[RECORDS PROVIDED — start]

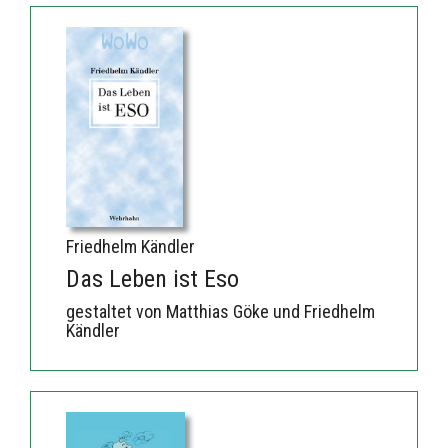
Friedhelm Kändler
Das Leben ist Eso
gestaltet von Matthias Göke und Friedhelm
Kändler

[RECORDS PROVIDED — finish]
[RECORDS PROVIDED — start]

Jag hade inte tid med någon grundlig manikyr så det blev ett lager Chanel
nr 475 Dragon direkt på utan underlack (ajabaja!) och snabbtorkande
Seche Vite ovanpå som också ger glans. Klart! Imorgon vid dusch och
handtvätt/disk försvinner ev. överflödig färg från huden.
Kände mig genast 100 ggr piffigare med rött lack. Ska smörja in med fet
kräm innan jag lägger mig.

[RECORDS PROVIDED — finish]

- [GOAL OF THE EXERCISE]:
Only lines holding the word "Friedhelm" belong in the answer; copy all of them from the records.

- [THE ANSWER]:
Friedhelm Kändler
gestaltet von Matthias Göke und Friedhelm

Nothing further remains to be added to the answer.